◆ **Work to complete**: Write the data out again exactly, with no pictures.

== Data for review ==

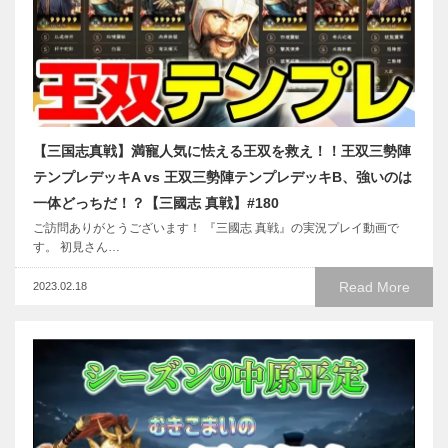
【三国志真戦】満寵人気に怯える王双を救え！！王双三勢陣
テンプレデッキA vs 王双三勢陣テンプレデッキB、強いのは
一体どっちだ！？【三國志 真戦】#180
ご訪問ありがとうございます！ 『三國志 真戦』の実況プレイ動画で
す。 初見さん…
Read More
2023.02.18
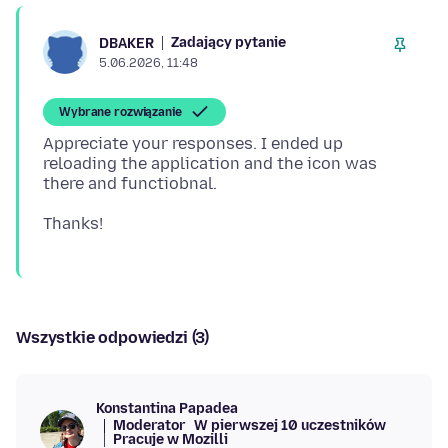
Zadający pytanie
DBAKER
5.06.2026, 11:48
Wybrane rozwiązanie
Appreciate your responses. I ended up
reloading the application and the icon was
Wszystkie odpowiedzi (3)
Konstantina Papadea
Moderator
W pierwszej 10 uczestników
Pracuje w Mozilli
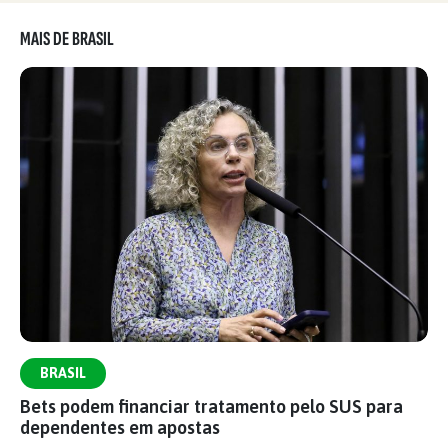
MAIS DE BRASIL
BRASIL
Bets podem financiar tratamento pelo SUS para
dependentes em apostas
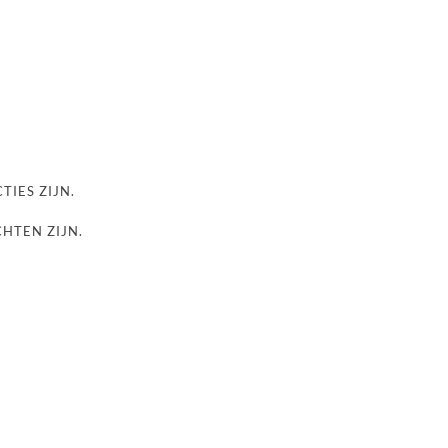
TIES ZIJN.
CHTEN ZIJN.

===

◆ **Answer to this problem**:
【三国志真戦】満寵人気に怯える王双を救え！！王双三勢陣
テンプレデッキA vs 王双三勢陣テンプレデッキB、強いのは
一体どっちだ！？【三國志 真戦】#180
ご訪問ありがとうございます！ 『三國志 真戦』の実況プレイ動画で
す。 初見さん…
Read More
2023.02.18
Zadający pytanie
DBAKER
5.06.2026, 11:48
Wybrane rozwiązanie
Appreciate your responses. I ended up
reloading the application and the icon was
Wszystkie odpowiedzi (3)
Konstantina Papadea
Moderator
W pierwszej 10 uczestników
Pracuje w Mozilli
MAIS DE BRASIL
BRASIL
Bets podem financiar tratamento pelo SUS para
dependentes em apostas
TIES ZIJN.
CHTEN ZIJN.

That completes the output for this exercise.